This genus was first described by Koren and Danielssen as H. arctica. Two specimens were afterwards described by Horst as H. glacialis. Later Lankester described two other specimens; he was the first to find the male in the pharynx of the female. He is of the opinion that all three descriptions apply to the same species, and for this the original name H. arctica must be retained.
Hamingia arctica K. and D. Two hundred miles north of North Cape and in the Hardanger Fjord.
Saccosoma.—No proboscis. The body is flask-shaped. The mouth and anus are terminal. The ovary is anterior, and there is only one nephridium. No bristles.
Our knowledge of this remarkable Gephyrean is very incomplete, but such as it is, it is due to the careful investigations of Koren and Danielssen, who had only a single specimen at their disposition.
Saccosoma vitreum K. and D. North of the Faroe Islands.
Habits of the Echiuroidea.—As a rule the members of this group conceal their bodies in clefts and fissures of rocks and stones, keeping up communication with the outer world by means of their proboscis. Rietsch[[488]] describes a specimen of Bonellia minor, which he placed in an aquarium, exploring with its proboscis the nature of the bottom; when the animal had found a convenient crevice, it fixed its proboscis in it by means of the bifurcated end, and by its contraction drew the body up, and entered the hole, proboscis first. It then turned round, and during this operation doubtless the ventral hooks came into play; and then stretching out its proboscis, it began to explore the neighbourhood. The proboscis is evidently very sensitive, and in addition to being a locomotor organ, it is also used for the prehension of food. If cut off near the mouth, the animal does not long survive, but if a considerable portion is left the scar heals, and the lost part is probably regenerated. In captivity the animals frequently change their place of residence.

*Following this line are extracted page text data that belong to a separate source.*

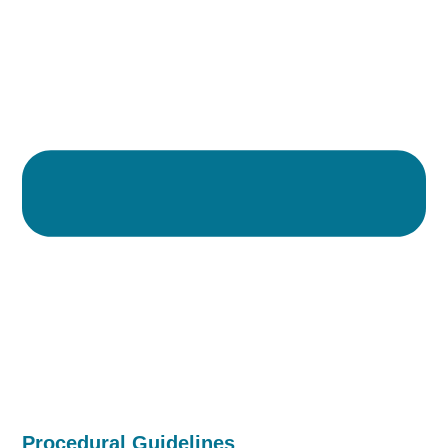
Procedural Guidelines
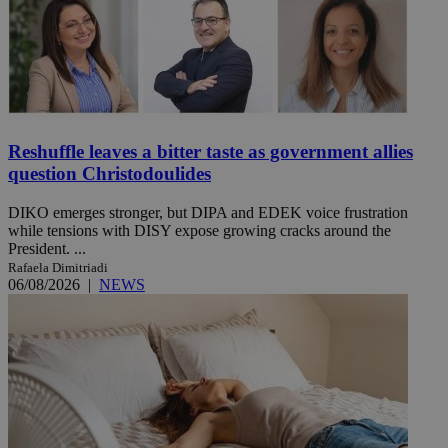
Reshuffle leaves a bitter taste as government allies
question Christodoulides
DIKO emerges stronger, but DIPA and EDEK voice frustration
while tensions with DISY expose growing cracks around the
President. ...
Rafaela Dimitriadi
06/08/2026
|
NEWS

Eisig some years ago described the great extensibility of the proboscis of B. viridis when confined in the tanks of the Zoological Station at Naples. When contracted the proboscis was but a few inches long, but at times it was extended till it reached the length of 1½ metre, shining through the water as a transparent green thread. The body of the Bonellia was hidden under stones, but the proboscis could be seen seizing between its two ends the bodies of certain Ascidians which covered the inside of the tank, tearing them off the walls, and conveying them to the mouth along its grooved ventral surface.
The food of the Echiuroidea consists of organic matter, in the main of animal nature, but the group differs from the Sipunculoidea in not eating sand.
Rietsch describes Thalassema neptuni as being more active in its movements and less sedentary than B. minor. The proboscis is still the chief organ of locomotion, but the trunk plays a greater part in the movements of the animal than it does in the last-named species. Th. neptuni is found in cavities of stones or in the chambers worn out by the Mollusc Gastrochaena; when withdrawn from its house the body is found to be covered by a thick layer of tenacious viscid mucus.